When it Comes to Eating Meat, is Permitted Enough?

I was flipping through video clips one afternoon, drifting in that free-associating, one-thing-leads-to-another phenomenon that tends to occur on YouTube, when I saw one that raised the question whether “vegan” is Islamic. Apparently an imam had been asked the question, and the video was his reply. This was way too intriguing to pass up.

It happens that in Islam, as in most religions, some things are halal (permitted) and others are haram (forbidden). The imam explained that the vegan diet is permitted, but not Islamic, meaning that although there is no injunction against veganism, there is no stance on it one way or another. He went on to describe the halal method for slaughtering an animal, which was new to me.


First the animal is made to lie down. An imam performing the prescribed slaughter will stroke the animal in a gentle way until it is calm and still. Then, with a practiced hand and a razor-sharp knife, he will quickly slit the animal’s throat. At the moment the imam makes the cut, he utters, “bismillah” (in the name of God), sanctifying the act.
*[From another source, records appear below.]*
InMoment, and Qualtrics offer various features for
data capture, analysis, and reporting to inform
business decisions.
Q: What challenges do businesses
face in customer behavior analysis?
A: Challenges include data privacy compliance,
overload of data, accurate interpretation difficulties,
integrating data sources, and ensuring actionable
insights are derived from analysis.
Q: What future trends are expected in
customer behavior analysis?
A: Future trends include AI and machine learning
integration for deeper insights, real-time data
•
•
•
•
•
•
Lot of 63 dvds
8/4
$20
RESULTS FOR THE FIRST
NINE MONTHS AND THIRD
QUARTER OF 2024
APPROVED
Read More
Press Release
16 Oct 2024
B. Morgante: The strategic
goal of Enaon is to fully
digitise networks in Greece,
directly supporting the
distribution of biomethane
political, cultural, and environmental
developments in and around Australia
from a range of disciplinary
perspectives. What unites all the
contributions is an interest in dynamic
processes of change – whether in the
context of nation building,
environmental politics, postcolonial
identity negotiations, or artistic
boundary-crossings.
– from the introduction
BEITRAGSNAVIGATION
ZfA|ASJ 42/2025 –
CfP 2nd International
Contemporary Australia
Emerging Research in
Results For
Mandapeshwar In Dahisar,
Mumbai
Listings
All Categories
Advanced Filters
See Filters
Ideally, the animal is not even aware that this has happened, and merely loses consciousness as it bleeds out. Only meat from animals sacrificed in this way is permitted for Muslims—at least according to that imam in the video.

And you know what? I can’t find fault with that. If you think you need to eat meat, then that’s definitely the way to go. There are versions of this ritual in ancient cultures all over the world. Native Americans would make peace with animals they hunted, acknowledging the sacredness of the life they took, and thanking the animal for becoming their food. I totally get it. Back when humans actually had to personally kill the animals they ate, there was a natural reverence for both the creature and the process. They felt a kinship with other living things, and killing one of them—even for survival—was not to be taken lightly. Observing some form of ritual that honored the transference of life from one creature to another made the killing and the meat “permissible.”
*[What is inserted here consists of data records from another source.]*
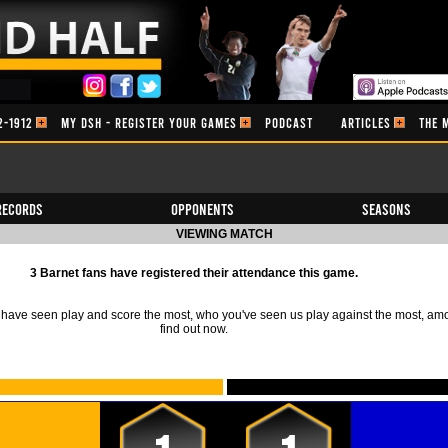
2-1912
MY DSH - REGISTER YOUR GAMES
PODCAST
ARTICLES
THE 
Records
Opponents
Seasons
VIEWING MATCH
3 Barnet fans have registered their attendance this game.
ave seen play and score the most, who you've seen us play against the most, am
find out now.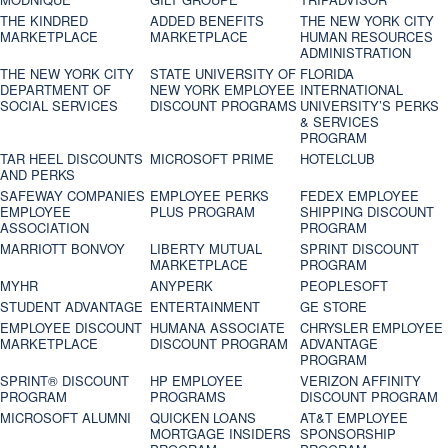
THE KINDRED
ADDED BENEFITS
THE NEW YORK CITY
MARKETPLACE
MARKETPLACE
HUMAN RESOURCES
ADMINISTRATION
THE NEW YORK CITY
STATE UNIVERSITY OF
FLORIDA
DEPARTMENT OF
NEW YORK EMPLOYEE
INTERNATIONAL
SOCIAL SERVICES
DISCOUNT PROGRAMS
UNIVERSITY’S PERKS
& SERVICES
PROGRAM
TAR HEEL DISCOUNTS
MICROSOFT PRIME
HOTELCLUB
AND PERKS
SAFEWAY COMPANIES
EMPLOYEE PERKS
FEDEX EMPLOYEE
EMPLOYEE
PLUS PROGRAM
SHIPPING DISCOUNT
ASSOCIATION
PROGRAM
MARRIOTT BONVOY
LIBERTY MUTUAL
SPRINT DISCOUNT
MARKETPLACE
PROGRAM
MYHR
ANYPERK
PEOPLESOFT
STUDENT ADVANTAGE
ENTERTAINMENT
GE STORE
EMPLOYEE DISCOUNT
HUMANA ASSOCIATE
CHRYSLER EMPLOYEE
MARKETPLACE
DISCOUNT PROGRAM
ADVANTAGE
PROGRAM
SPRINT® DISCOUNT
HP EMPLOYEE
VERIZON AFFINITY
PROGRAM‎
PROGRAMS
DISCOUNT PROGRAM
MICROSOFT ALUMNI
QUICKEN LOANS
AT&T EMPLOYEE
MORTGAGE INSIDERS
SPONSORSHIP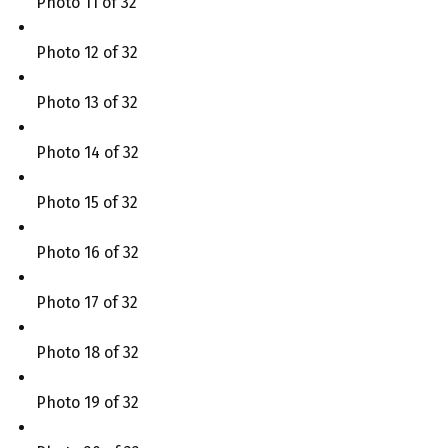
Photo 11 of 32
Photo 12 of 32
Photo 13 of 32
Photo 14 of 32
Photo 15 of 32
Photo 16 of 32
Photo 17 of 32
Photo 18 of 32
Photo 19 of 32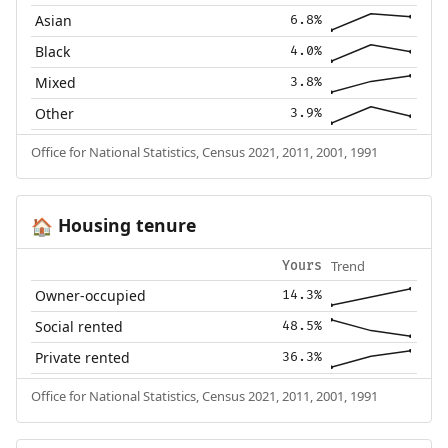
Asian
6.8%
Black
4.0%
Mixed
3.8%
Other
3.9%
Office for National Statistics, Census 2021, 2011, 2001, 1991
Housing tenure
🏠
Trend
Yours
Owner-occupied
14.3%
Social rented
48.5%
Private rented
36.3%
Office for National Statistics, Census 2021, 2011, 2001, 1991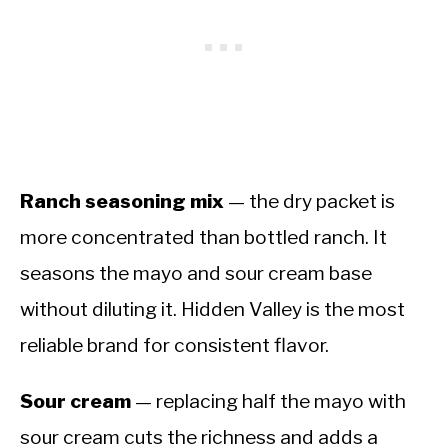
Ranch seasoning mix
— the dry packet is
more concentrated than bottled ranch. It
seasons the mayo and sour cream base
without diluting it. Hidden Valley is the most
reliable brand for consistent flavor.
Sour cream
— replacing half the mayo with
sour cream cuts the richness and adds a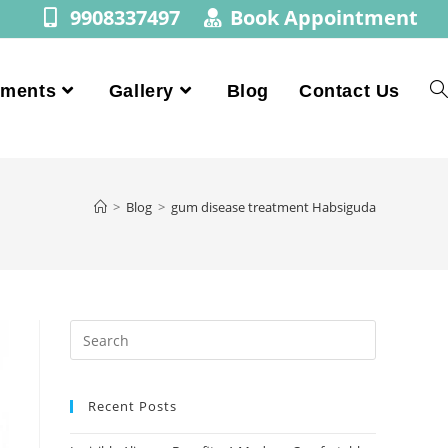
9908337497
Book Appointment
tments
Gallery
Blog
Contact Us
>
Blog
>
gum disease treatment Habsiguda
Recent Posts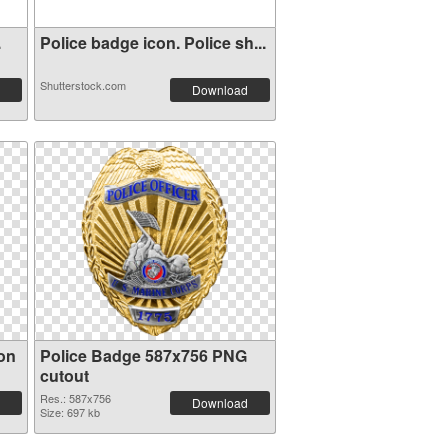
.
Police badge icon. Police sh...
Shutterstock.com
Download
ion
Police Badge 587x756 PNG
cutout
Res.: 587x756
Download
Size: 697 kb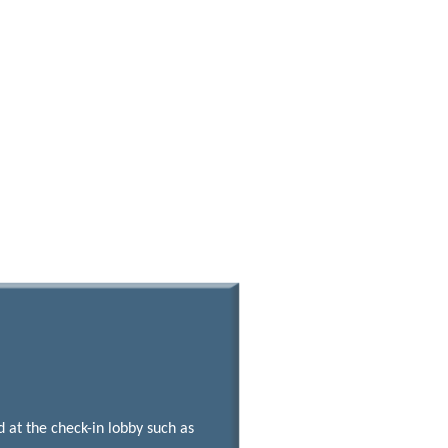
at the check-in lobby such as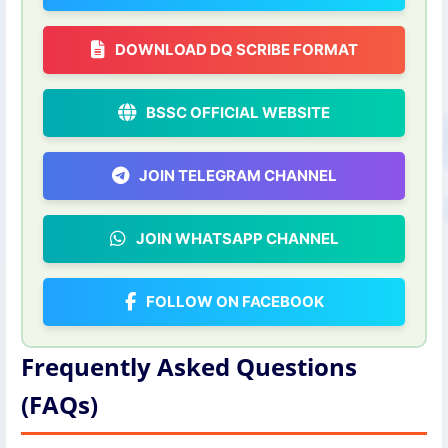
DOWNLOAD DQ SCRIBE FORMAT
BSSC OFFICIAL WEBSITE
JOIN TELEGRAM CHANNEL
JOIN WHATSAPP CHANNEL
FOLLOW ON FACEBOOK
Frequently Asked Questions
(FAQs)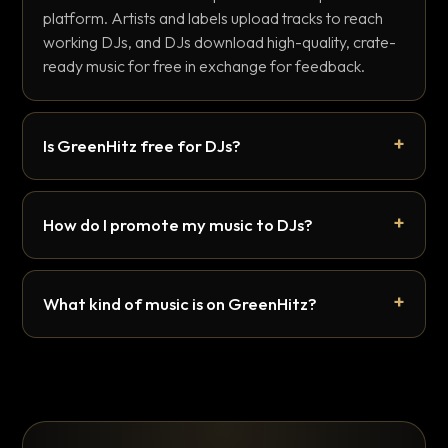
platform. Artists and labels upload tracks to reach
working DJs, and DJs download high-quality, crate-
ready music for free in exchange for feedback.
Is GreenHitz free for DJs?
How do I promote my music to DJs?
What kind of music is on GreenHitz?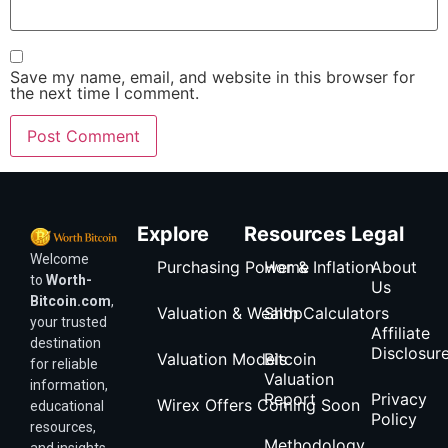
Save my name, email, and website in this browser for
the next time I comment.
Explore
Resources
Legal
Welcome
Purchasing Power & Inflation
Home
About
to
Worth-
Us
Bitcoin.com
,
Valuation & Wealth Calculators
Shop
your trusted
Affiliate
destination
Disclosur
Valuation Models
Bitcoin
for reliable
Valuation
information,
Report
Privacy
Wirex Offers Coming Soon
educational
Policy
resources,
Methodology
and insights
The modern world has largely dispensed with that reverence for the life of animals, willfully turning a blind eye to the creature’s wellbeing and the process of taking a life. The killing has been farmed out to slaughter mills that slay hundreds of animals per hour, with no consideration for their sentience or their irreplaceable lives. It is a horrifically ugly enterprise, both for the animals and, as we’re learning with increasing frequency, for food safety. It seems almost once a week a story emerges of meat recalls due to e.coli or salmonella infection. No one mentions the fundamental casualty of this roaring death train, which is our connection to the life that is taken, and the profound personal cost to us that the loss of this relationship represents.

Now we have a new version of what is permitted, a secular halal, a modern kosher. Health, sanitation and safety standards are the new “permitted,” entrusted to protect us from foodborne illness. Unfortunately, they are clearly flawed—as the frequent recalls show—and are often devised to serve the convenience of the food industry, not the health of consumers—as evidenced by the long list of pesticides, chemical additives, artificial flavors, and preservatives, many of which are known to cause health problems.
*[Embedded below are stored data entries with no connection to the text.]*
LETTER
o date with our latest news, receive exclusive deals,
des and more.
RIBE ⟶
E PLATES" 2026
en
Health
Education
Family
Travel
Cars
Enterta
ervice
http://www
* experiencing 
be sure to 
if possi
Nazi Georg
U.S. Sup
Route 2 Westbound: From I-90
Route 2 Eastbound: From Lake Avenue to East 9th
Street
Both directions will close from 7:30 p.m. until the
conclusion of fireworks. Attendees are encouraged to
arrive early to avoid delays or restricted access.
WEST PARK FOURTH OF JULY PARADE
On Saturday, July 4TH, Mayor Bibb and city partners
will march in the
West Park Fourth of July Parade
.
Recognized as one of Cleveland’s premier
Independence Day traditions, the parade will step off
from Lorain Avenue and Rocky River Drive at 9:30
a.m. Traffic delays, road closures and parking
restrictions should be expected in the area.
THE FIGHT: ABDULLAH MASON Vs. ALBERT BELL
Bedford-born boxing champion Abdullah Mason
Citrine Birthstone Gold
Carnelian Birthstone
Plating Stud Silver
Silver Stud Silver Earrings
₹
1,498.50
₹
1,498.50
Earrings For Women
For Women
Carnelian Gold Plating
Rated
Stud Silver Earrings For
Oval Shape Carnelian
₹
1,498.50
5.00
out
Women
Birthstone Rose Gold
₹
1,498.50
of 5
Most harmful to us as human beings, is that these new standards are bereft of the primary component inherent in the old ways. The connection between eater and eaten has been severed, not only by lack of knowledge about what goes on at industrial farms, but—especially in the case of animal food—about how it gets from farm to table. The fact is that people really don’t want to know, because knowing would inhibit the pleasure of gobbling down a basket of chicken wings or gnawing on a rack of baby back ribs. But unconsciousness is not our friend, and it inevitably costs us dearly, in many more ways than one. If knowledge is power, not knowing is impotence.

So, getting back to halal and other forms of what is deemed acceptable, I wonder if it’s smart to accept any set of standards as automatically valid—especially in deeply personal matters. I’m not suggesting we disobey laws, or that we should presume to amend anyone’s religion. What I’m proposing is that we question the thoroughness of what is “permitted,” and seek higher ground. Simply because no law prevents the food industry from marketing processed “food” packed with artificial flavors and colors, laden with harmful fats, salt and sugar, does that make it safe? Just because we can ignore the ethics and health implications of eating animals that have been raised in the most despicably unnatural conditions imaginable, does that mean it’s wise to do so?

Government regulations are the last line of defense to prevent the food supply from becoming truly poisonous. What is permitted represents the minimum acceptable standard, and that’s all the food industry is required to meet with its products. It’s up to us to reach higher and set our own standard, to satisfy all the criteria that matter to us. It looks to me like the time has come for the training wheels to come off—to transcend the need for rules of “permitted” and “forbidden,” and to commit to living as consciously as possible. When “good enough” isn’t good enough anymore, we can excel as human beings, return to that reverence of our ancestors with a deeper sense of its value, and begin to create the world we’ve always dreamed is possible.